Moo Pak considers the characters to bring to the table a little bit of the witty sense of humour that still represents the English vis a vis it’s American cousins. And this trait represent a difference with Germans, or even the Spaniards. And all of them could be linked with the sort of moral structure derived from the religion. Our cultura heritage. Our own personal cross.
«Today the English still pride themselves on their sense of humour, he says, but in truth there are now few more humourless and sentimental people than the English. Their Puritan legacy weighs heavily upon them, he says, as the Protestant legacy lays heavily on the Germans and thier Catholic legacy weighs heavily on the Austrians and the Spaniards».

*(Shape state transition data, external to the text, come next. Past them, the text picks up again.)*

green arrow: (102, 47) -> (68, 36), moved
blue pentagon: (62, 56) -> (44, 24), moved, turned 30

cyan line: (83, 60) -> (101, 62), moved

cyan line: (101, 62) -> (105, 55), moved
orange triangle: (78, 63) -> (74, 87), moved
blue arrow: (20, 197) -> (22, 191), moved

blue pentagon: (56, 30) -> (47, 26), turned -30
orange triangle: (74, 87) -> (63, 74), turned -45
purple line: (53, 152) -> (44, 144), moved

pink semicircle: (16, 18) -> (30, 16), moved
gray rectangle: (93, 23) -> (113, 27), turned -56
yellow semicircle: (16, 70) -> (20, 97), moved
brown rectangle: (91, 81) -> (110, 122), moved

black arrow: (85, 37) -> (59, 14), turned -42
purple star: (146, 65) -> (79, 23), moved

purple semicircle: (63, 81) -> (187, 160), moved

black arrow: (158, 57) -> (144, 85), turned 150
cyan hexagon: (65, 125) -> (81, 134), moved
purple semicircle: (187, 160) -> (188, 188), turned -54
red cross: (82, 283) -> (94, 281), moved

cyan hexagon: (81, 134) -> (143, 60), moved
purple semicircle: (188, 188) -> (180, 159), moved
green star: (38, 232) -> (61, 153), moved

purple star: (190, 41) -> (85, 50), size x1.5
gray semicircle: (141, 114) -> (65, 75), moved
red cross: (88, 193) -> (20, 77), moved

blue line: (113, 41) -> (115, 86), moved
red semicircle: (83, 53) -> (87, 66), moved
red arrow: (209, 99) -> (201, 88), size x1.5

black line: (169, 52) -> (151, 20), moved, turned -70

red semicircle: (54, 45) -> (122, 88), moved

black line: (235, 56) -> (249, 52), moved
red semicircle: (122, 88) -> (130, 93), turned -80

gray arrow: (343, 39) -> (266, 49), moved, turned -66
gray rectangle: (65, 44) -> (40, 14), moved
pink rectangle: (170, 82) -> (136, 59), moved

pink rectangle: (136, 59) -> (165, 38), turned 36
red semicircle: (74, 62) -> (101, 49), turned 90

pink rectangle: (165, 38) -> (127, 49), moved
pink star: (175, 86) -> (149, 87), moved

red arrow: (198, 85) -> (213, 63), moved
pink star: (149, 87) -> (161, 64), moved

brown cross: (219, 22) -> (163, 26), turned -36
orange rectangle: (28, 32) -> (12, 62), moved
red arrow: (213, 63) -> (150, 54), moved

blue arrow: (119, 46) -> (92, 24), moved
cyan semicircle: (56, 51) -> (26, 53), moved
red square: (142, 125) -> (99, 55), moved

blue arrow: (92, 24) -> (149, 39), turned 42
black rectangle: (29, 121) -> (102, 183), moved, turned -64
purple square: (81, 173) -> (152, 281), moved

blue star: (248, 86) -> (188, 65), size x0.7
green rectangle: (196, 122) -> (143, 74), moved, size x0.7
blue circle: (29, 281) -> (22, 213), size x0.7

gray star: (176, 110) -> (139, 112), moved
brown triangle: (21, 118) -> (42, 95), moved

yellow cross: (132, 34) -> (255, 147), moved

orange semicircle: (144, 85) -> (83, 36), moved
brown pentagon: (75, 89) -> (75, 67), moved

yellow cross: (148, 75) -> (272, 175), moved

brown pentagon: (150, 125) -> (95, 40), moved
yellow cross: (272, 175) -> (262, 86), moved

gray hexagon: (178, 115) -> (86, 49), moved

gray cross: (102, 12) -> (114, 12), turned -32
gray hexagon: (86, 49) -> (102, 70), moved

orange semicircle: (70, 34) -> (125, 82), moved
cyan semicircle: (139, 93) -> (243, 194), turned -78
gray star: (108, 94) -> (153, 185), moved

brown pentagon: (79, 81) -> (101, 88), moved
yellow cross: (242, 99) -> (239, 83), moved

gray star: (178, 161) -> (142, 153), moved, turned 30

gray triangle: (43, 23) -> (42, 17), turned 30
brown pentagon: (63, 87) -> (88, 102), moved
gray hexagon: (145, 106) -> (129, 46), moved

The legacy of Puratanism and Protestants as central common legacy to the American Colonies NEW culture, as compared to the Catholic legacy in NEW spain, back in the day, as an instrument embeded into the colonialist expansions of these cultures in the XV-XX centuries. It’s there, and it’s also there in terms that go beyond the sense of humour, or lack of it of. It’s complicated, we know. But this expression of cultural segmentation brings us to the capacity to analyse ourselves taking into consideration our own personal and collective limitations. «By and large, he says, peoples are a disaster and only individuals are worth thingking about».
That’s the thing. Not just the prejudice and judgment of peoples will always lead us into slipery soil, but it will always reconstruct some sort of stereotypical face of our collectives that might reflect something about our legacy, but that does not represent entirely who we are. This individual disparities and peculiarities are the liberating stories on how we’ve come to read Socrates, nowadays, as if by a sort of miracle, and that each of these cultural legacies have provided some literature that has been able to represent the teaching that through books, stories, narratives, are able to express the global interconection among people, among cultures, among our selves.
From here or there, I reading and understanding of cultural references as: in the Protestant team, Goethe, Milton, Kant, Hegel, George Eliot, and van Gogh. Catholics, such Dante, Langlands, Evelyn Waugh and Muriel Spark. Sophocles, Aristophanes or Socrates. Donne, Stevens.
Still we find the notion of what’s behind these voices in the capacity to find the common link from their human perspective, as close to what we have intended to liver our lives. And this where humour plays a role. We want to laugh with people that we can walk with, and expand the joke to the best possible scenario for an everlasting laugh. This to me is what we are driven towards.
Humour, and laughter. As a choice. As an instinct. As cultural legacy. It’s still there to shine through. It remains a trait for the future. A holy grail to chase. Just because you may also go by life a little lighter if you may squeeze a giggle here and there.